Although physical enhancement is what most people associate with transhumanism, it's not particularly interesting. A man with tentacles and wings who can fly and breathe underwater is still just some dude. Humans are primitive beings, with conspicuously primitive minds -- we just recently evolved from un-intelligent apes that used the same stone tools for millions of years.
Everything truly exciting about the transhumanist project lies in the mental realm. Only through opening up and intervening in the brain can we really change ourselves and the way the world works. Anything else is just the surface.
What approaches can we take to cognitive enhancement?
First, take brain surgery. It is extremely unlikely that cognitive enhancement will be conducted through conventional brain surgery as is practiced today. These procedures are inherently risky and only conducted under necessary circumstances, when the challenges of surgery outweigh the huge cost, substantial risk, and long recovery time of the procedures.
More subtle than brain surgery is optogenetics, regarded by some as the scientific breakthrough of the last decade. Optogenetics allows researchers to control the precise activation of neurons through the introduction of light-sensitive genes to animal brain tissue.
Optogenetics is unlikely to be applied to humans before 2030-2040, for two reasons. The first is that it involves the introduction of foreign genes into human brain tissue, and gene therapy is in its infancy -- treatments derived from gene therapy are extremely rare and highly experimental. People have been killed by gene therapy gone awry. When gene therapy research moves in the direction of human enhancement, a massive backlash seems plausible. It may be banned entirely for enhancement purposes.
At the very least, the short-lived nature of gene therapy and problems with viral vectors ensure that gene therapy will stay experimental until entirely new vectors are developed. Chromallocytes are the ideal gene delivery vector, but those are quite far off. Is there something between current vectors and chromallocytes that produces safe, predictable gene therapy results? That is a great big question mark. What is needed is not one or two breakthroughs, but a long series of many breakthroughs. I challenge readers to find anyone in biotech who would bet that gene therapy will be made safe, predictable, and approved for use in humans within 10 years, 20 years, or 30. Developing new basic capabilities in biotech is a long, drawn out process.
The second reason optogenetics will not bear fruit for cognitive enhancement before 2030-2040 is that it requires slicing off part of the scalp and mounting fiber optics directly on the skull. This is all well and good for animals, which we torment with abandon, but it seems unlikely to be popular among the Homo sapiens crowd. Mature regenerative medicine would be necessary to heal tissue damage from this procedure.

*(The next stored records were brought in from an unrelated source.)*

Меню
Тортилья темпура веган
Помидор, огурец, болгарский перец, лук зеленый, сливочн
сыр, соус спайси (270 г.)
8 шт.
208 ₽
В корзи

According to Ray Kurzweil's scenario, "nanobots" will be developed during the late 2020s which will be injected into the human body by the trillions, where they can link up with neurons and augment the brain from the inside.
However, given the near complete lack of progress towards molecular nanotechnology since Eric Drexler wrote Engines of Creation in 1986, I find this hard to believe. Nanobots require nanofactories, nanofactories require assemblers, and assemblers would be highly complex aggregates of millions of molecules that themselves would need to be manufactured to atomic precision. Today, all objects manufactured to molecular precision have negligible complexity. The imaging tools that exist today -- and for the foreseeable future -- are far too imprecise to allow for troubleshooting molecular systems of non-negligible size and complexity that refuse to behave as intended. The more precise the imaging method, the more energy is delivered to the molecular structure, and the more likely it is to be blown into a million little pieces.

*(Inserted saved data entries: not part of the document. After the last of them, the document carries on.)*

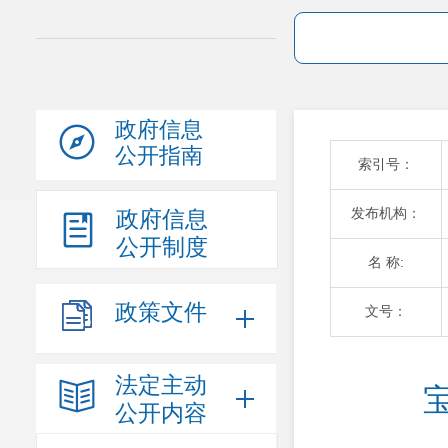
政府信息
公开指南
索引号：
发布机构：
政府信息
公开制度
名 称:
政策文件
文号：
法定主动
公开内容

It is difficult to understate how far we are from developing autonomous nanobots with the ability to perform complex tasks in a living human body. There is no reason to expect a smooth path from today's autonomous MEMS (micro-electro-mechanical systems) to the "nanobots" of futurist anticipation. Autonomous MEMS are early in their infancy. Assemblers are probably a necessary prerequisite to miniature robotics with the power to enhance human cognition. No one has designed anything close to an assembler, and if progress continues as it has for the last 25 years, it will be many decades before one is developed.
So, that is three technologies that I have argued will not be applied to cognitive enhancement in the foreseeable future -- brain surgery, optogenetics, and nanobots.